[Transcribed page contents]
>>>>>

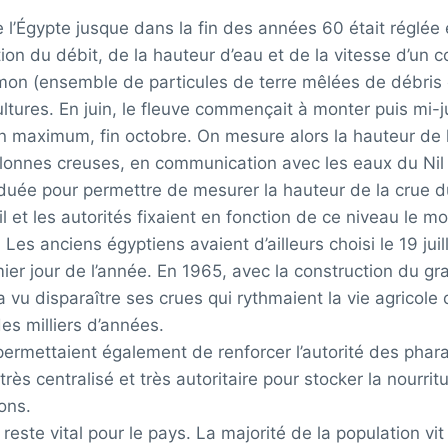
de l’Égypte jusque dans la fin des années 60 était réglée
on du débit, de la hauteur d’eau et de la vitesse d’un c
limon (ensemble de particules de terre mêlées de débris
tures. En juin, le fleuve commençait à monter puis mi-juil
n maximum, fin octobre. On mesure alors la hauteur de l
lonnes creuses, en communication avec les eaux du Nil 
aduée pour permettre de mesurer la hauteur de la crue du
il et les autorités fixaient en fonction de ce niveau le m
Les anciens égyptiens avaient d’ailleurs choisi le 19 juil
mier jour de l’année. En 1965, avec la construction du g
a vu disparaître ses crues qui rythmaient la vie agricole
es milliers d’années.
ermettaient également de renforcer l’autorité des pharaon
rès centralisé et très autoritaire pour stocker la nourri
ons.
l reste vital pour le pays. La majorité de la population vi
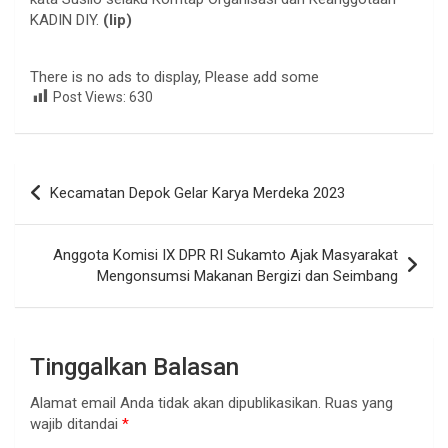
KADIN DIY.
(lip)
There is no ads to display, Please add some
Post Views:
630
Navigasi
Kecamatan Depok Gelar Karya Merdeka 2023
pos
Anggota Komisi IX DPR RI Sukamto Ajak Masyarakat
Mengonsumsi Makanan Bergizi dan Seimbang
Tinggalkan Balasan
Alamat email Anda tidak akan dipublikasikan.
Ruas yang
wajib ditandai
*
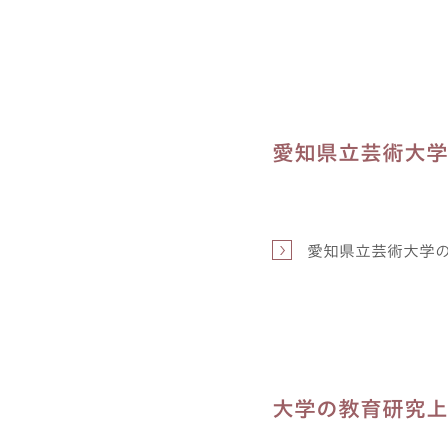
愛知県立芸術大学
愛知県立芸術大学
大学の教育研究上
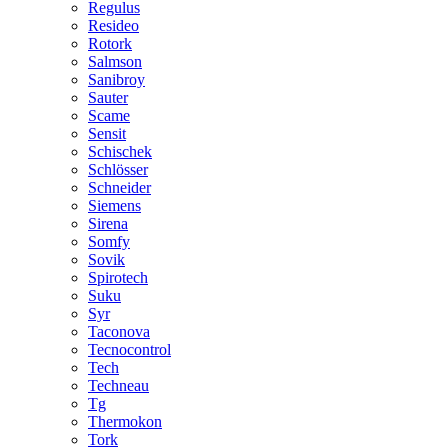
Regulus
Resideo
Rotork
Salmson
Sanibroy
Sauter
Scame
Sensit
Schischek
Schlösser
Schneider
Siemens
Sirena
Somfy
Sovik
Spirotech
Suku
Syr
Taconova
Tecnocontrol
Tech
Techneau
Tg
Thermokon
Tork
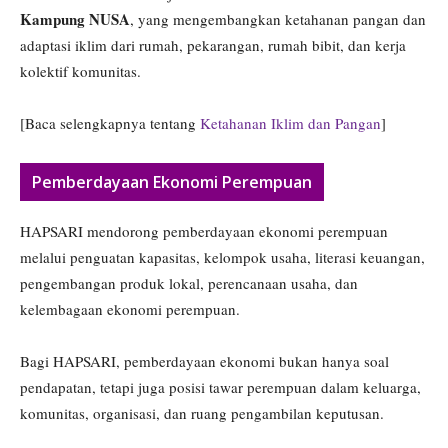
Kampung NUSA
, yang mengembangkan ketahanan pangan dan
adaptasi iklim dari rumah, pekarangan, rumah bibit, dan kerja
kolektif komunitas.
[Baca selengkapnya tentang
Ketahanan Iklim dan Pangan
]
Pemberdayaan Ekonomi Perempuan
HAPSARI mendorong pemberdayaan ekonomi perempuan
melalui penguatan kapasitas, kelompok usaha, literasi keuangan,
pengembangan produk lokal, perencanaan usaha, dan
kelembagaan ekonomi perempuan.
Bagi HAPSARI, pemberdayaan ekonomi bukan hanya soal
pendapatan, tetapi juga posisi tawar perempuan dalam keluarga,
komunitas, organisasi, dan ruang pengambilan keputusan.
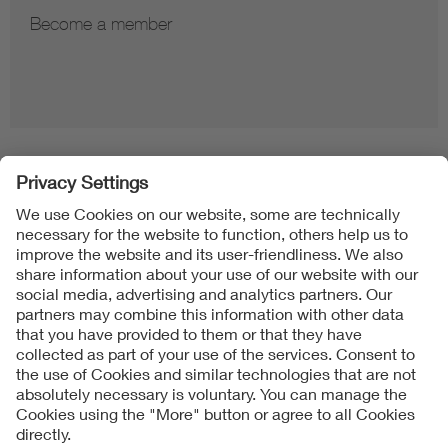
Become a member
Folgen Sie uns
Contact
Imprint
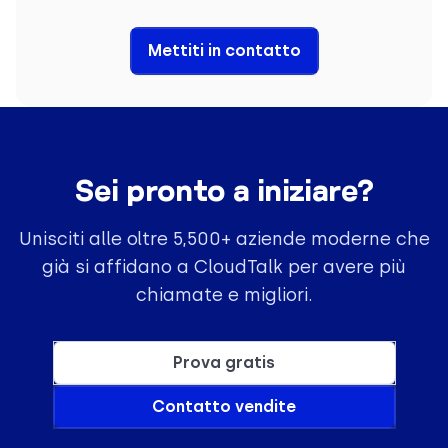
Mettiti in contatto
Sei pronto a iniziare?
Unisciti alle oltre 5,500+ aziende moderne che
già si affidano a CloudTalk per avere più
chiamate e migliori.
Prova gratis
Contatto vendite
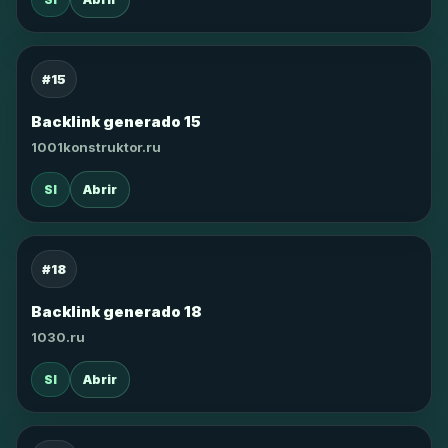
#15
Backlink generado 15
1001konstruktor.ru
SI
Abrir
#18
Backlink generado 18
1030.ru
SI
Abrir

<<<<<

• [What you should do]
A complete answer reproduces every line of the records in which the word "HAPSARI" occurs.

• [Written answer]
HAPSARI mendorong pemberdayaan ekonomi perempuan
Bagi HAPSARI, pemberdayaan ekonomi bukan hanya soal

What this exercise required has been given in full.